I recently attended a lecture of the Central Indiana Friends of Jung society given by Donnamarie Flanagan entitled “Keep the Longing Alive and the Transcendent Function Will Come”.  The transcendent function is Jung’s term for the transformative power of the autonomous psyche to unite opposites (a conscious thesis and an unconscious antithesis) through the creation of a new symbol (synthesis).  It can be likened to the Christian Holy Ghost.  It is through the transcendent function that the process of individuation (becoming a whole person) is effected.  Flanagan writes in the handout she gave us:

“The longing that can be named is not the deep longing of the soul.  It is often imagined as a profound homesickness, but where is home?  No more than we can name the object of our longing, can we achieve it by effort.  The best we can do its wait for the transcendent function’s work of grace to provide the linking symbol.  Yet, the symbol itself points beyond itself toward mysterium.”

In Jungian terms, the sense of longing that we feel is the “religious function” of the psyche.  It is a longing for reunification with the Self — Jung’s God-concept — which is often symbolized by the Mother archetype.  She represents

“homecoming, shelter, and the long silence from which everything begins and in which everything ends.

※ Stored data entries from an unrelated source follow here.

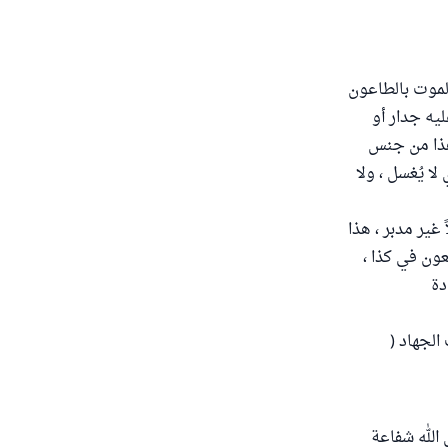
الموت بالطاعون
يه جدار أو
هذا من جنس
لا يُغسل ، ولا
غير مدبر ، هذا
عون في كذا ،
دة
لجهاد (
 الله شفاعة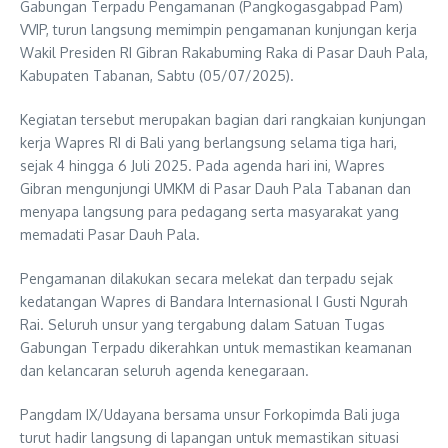
Gabungan Terpadu Pengamanan (Pangkogasgabpad Pam)
VVIP, turun langsung memimpin pengamanan kunjungan kerja
Wakil Presiden RI Gibran Rakabuming Raka di Pasar Dauh Pala,
Kabupaten Tabanan, Sabtu (05/07/2025).
Kegiatan tersebut merupakan bagian dari rangkaian kunjungan
kerja Wapres RI di Bali yang berlangsung selama tiga hari,
sejak 4 hingga 6 Juli 2025. Pada agenda hari ini, Wapres
Gibran mengunjungi UMKM di Pasar Dauh Pala Tabanan dan
menyapa langsung para pedagang serta masyarakat yang
memadati Pasar Dauh Pala.
Pengamanan dilakukan secara melekat dan terpadu sejak
kedatangan Wapres di Bandara Internasional I Gusti Ngurah
Rai. Seluruh unsur yang tergabung dalam Satuan Tugas
Gabungan Terpadu dikerahkan untuk memastikan keamanan
dan kelancaran seluruh agenda kenegaraan.
Pangdam IX/Udayana bersama unsur Forkopimda Bali juga
turut hadir langsung di lapangan untuk memastikan situasi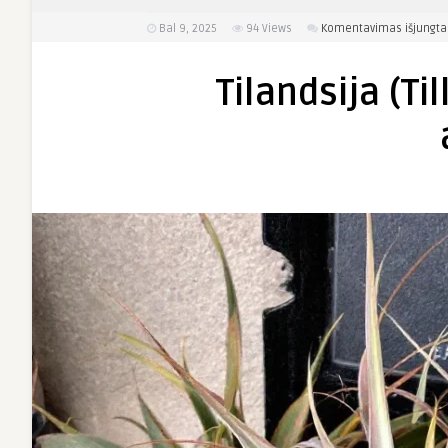
Bal 9, 2025
94
Views
Komentavimas išjungta
Tilandsija (Til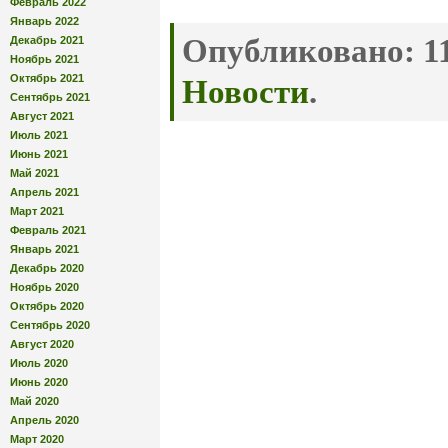
Февраль 2022
Январь 2022
Опубликовано:
11
Декабрь 2021
Ноябрь 2021
Октябрь 2021
Новости
.
Сентябрь 2021
Август 2021
Июль 2021
Июнь 2021
Май 2021
Апрель 2021
Март 2021
Февраль 2021
Январь 2021
Декабрь 2020
Ноябрь 2020
Октябрь 2020
Сентябрь 2020
Август 2020
Июль 2020
Июнь 2020
Май 2020
Апрель 2020
Март 2020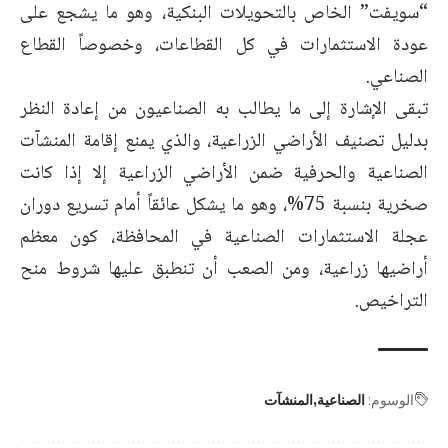
“سويفت” الخاص بالتحويلات البنكية، وهو ما يشجع على
عودة الاستثمارات في كل القطاعات، وخصوصاً القطاع
الصناعي.
تبقى الإشارة إلى ما يطالب به الصناعيون من إعادة النظر
بدليل تصنيف الأراضي الزراعية، والذي يمنع إقامة المنشآت
الصناعية والحرفية ضمن الأراضي الزراعية إلا إذا كانت
صخرية بنسبة 75%، وهو ما يشكل عائقاً أمام تسريع دوران
عجلة الاستثمارات الصناعية في المحافظة، كون معظم
أراضيها زراعية، ومن الصعب أن تنطبق عليها شروط منح
التراخيص.
الوسوم:
الصناعية
المنشآت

Intimately known and yet strange like Nature, lovingly tender and yet cruel like fate, joyous and untiring giver of life-mater dolorosa and mute implacable portal that closes upon the dead.”

(CW 9, P 172).  She is Rilke’s “great homesickness” that we can never shake off.  This is what the Free Traders (at least Julia and Pouncy) long for, and this is, I think, why their quest becomes a religious one.

We try to kill this longing in numerous ways, with food, alcohol, television, and myriad other distractions and obsessions.  But, according to Flanagan, we must keep this sense of longing alive.  While we cannot unilaterally effect the reunification that we desire, which can only happen by the mysterious grace of the autonomous psyche, we need to consciously create and hold a space where this transformation can happen.  This is what I think Heidegger meant when he spoke (above) about “preparing a readiness”.

This can be one function of ritual, of prayer, and of a kind of sacred magic.  The purpose of this kind of prayer would not be to satisfy our wants, but to actually draw out our most fundamental longing.  “Give us this day our daily hunger,” should be our daily prayer, says Flanagan (quoting Gaston Bachlard).  And this can also be the purpose of a different kind of magic from the profane magic that Quentin learns a Brakebills and Julia learns through the magical underground.  It is not magic as technology, but magic as an encounter with that “other”, that “more”, which gives life its vitality and its sense of meaningfulness.  It is a magic which cannot be forced.  It is a magic which happens in the place where longing and grace intersect.